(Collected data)
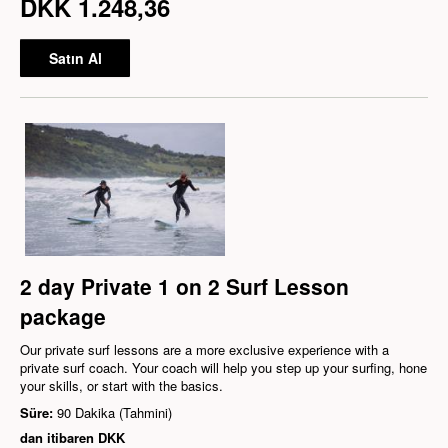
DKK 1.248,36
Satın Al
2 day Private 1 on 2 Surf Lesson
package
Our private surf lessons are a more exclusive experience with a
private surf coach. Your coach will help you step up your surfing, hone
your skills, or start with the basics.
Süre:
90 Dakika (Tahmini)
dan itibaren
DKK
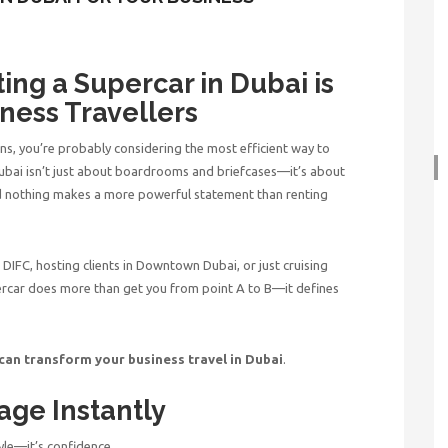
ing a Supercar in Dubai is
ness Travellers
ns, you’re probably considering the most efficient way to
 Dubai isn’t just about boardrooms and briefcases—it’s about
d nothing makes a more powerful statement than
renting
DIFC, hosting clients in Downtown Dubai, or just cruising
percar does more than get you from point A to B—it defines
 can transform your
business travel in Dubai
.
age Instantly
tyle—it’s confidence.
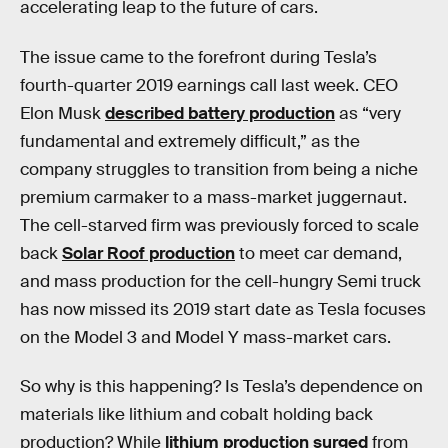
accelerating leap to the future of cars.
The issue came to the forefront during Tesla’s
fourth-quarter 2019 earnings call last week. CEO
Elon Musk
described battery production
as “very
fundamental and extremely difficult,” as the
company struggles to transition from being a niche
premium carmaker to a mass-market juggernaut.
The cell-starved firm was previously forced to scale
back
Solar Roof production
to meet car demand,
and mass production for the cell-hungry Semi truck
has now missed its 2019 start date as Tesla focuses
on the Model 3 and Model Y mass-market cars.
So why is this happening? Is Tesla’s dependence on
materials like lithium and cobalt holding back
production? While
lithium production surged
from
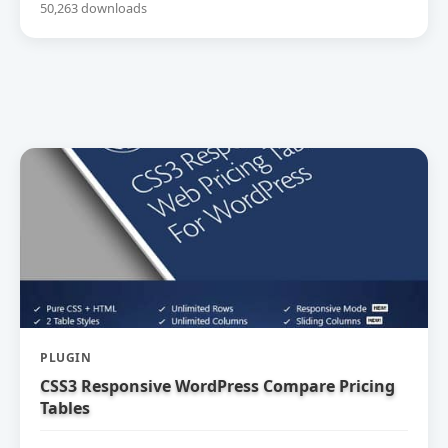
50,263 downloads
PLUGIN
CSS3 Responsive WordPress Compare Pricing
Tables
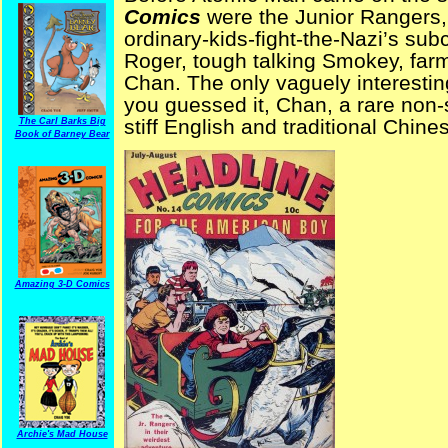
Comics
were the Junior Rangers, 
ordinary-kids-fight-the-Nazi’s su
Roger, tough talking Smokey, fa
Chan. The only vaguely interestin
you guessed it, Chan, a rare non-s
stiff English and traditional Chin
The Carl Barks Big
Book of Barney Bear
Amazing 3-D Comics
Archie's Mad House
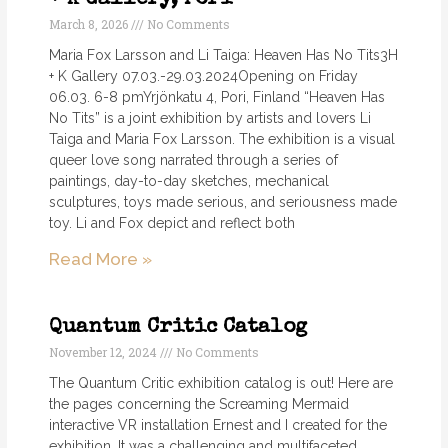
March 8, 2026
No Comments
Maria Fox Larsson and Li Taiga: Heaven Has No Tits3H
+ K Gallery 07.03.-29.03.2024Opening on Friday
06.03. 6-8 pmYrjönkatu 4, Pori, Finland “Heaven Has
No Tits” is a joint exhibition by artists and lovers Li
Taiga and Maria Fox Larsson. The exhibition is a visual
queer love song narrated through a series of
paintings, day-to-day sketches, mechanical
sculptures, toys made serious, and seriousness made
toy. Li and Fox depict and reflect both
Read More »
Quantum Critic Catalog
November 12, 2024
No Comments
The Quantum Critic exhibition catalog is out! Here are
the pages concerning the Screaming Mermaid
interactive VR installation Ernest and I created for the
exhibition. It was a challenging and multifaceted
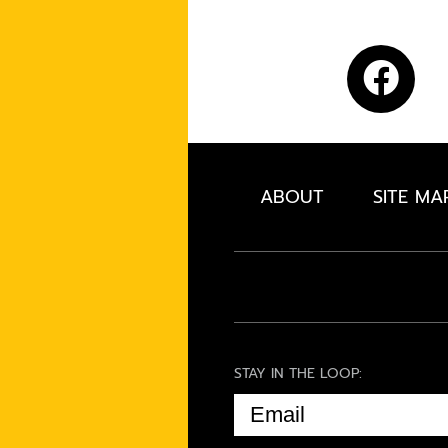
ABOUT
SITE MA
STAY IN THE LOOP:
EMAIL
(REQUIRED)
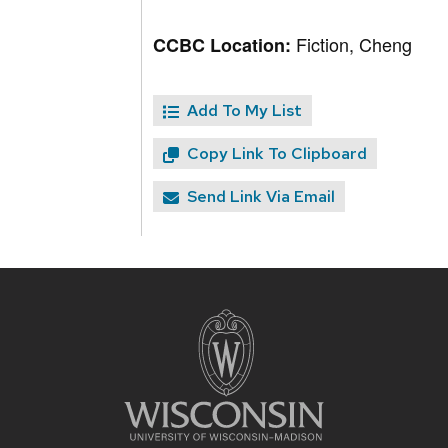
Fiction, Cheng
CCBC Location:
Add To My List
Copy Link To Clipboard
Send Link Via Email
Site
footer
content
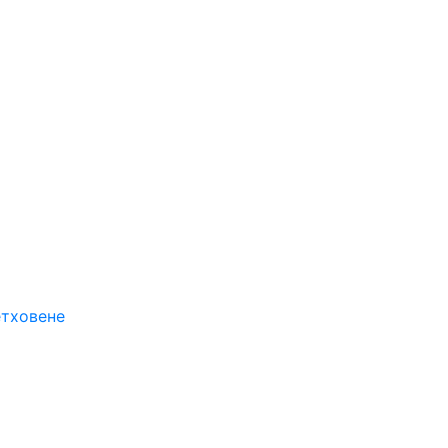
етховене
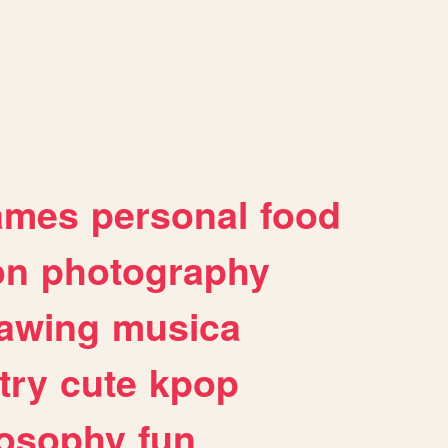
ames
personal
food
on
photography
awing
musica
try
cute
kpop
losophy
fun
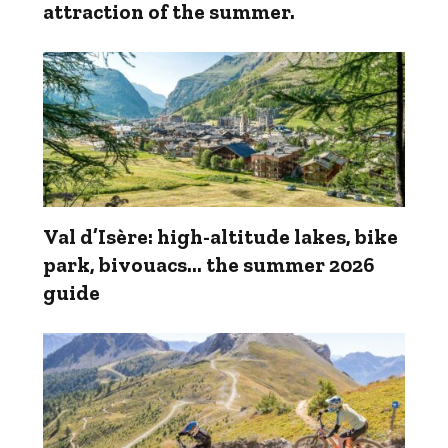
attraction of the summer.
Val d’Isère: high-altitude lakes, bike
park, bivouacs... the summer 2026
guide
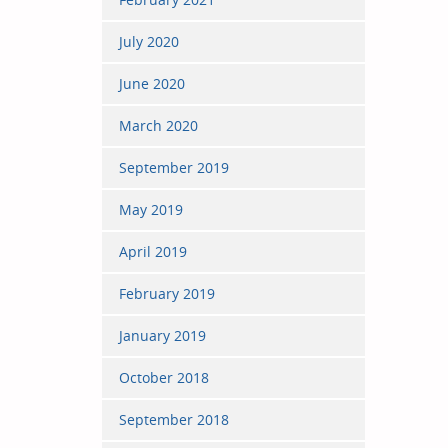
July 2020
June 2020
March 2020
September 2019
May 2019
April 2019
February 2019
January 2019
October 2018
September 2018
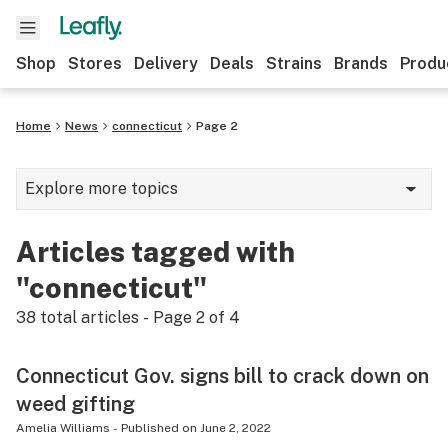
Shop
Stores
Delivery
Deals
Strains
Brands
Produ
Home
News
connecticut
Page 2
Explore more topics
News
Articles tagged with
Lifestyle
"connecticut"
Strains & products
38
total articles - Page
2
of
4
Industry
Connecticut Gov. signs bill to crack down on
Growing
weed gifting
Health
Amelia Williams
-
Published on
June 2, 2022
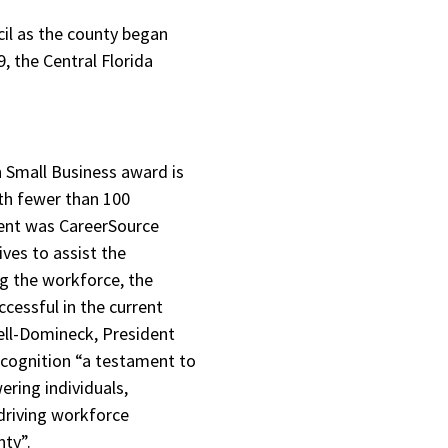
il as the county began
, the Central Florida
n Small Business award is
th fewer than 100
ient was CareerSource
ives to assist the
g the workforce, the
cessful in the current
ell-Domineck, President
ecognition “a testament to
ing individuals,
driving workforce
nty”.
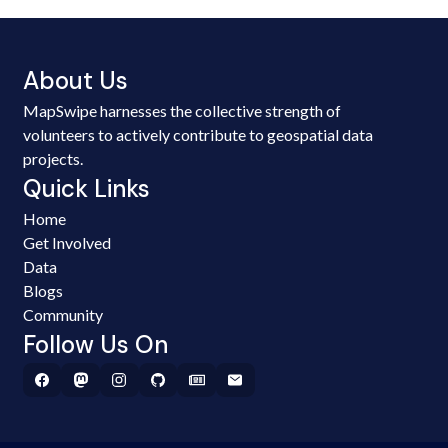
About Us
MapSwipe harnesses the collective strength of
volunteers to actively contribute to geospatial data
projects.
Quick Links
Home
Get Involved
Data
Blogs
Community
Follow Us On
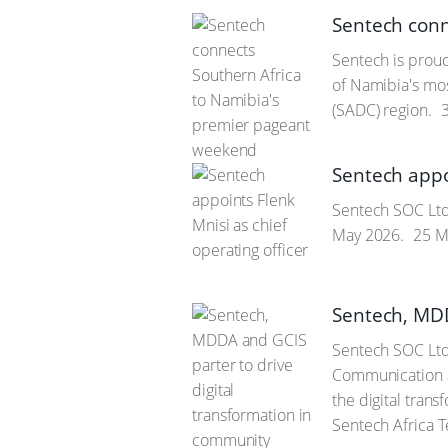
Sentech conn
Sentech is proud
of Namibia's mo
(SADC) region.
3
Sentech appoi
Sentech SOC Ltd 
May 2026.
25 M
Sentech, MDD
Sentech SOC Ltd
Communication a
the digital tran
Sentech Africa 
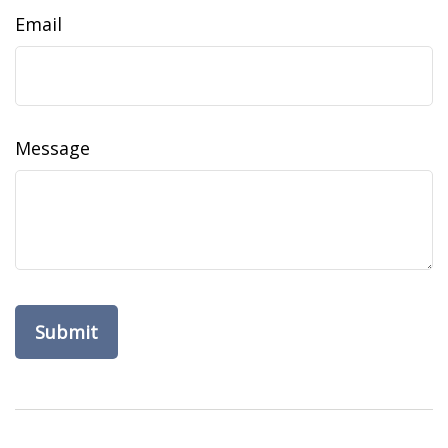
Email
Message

- _TASK TO CARRY OUT_
Among the lines above, some may hold the string "from". State how many, giving the number alone.

- _RESPONSE FOR THIS EXERCISE_
3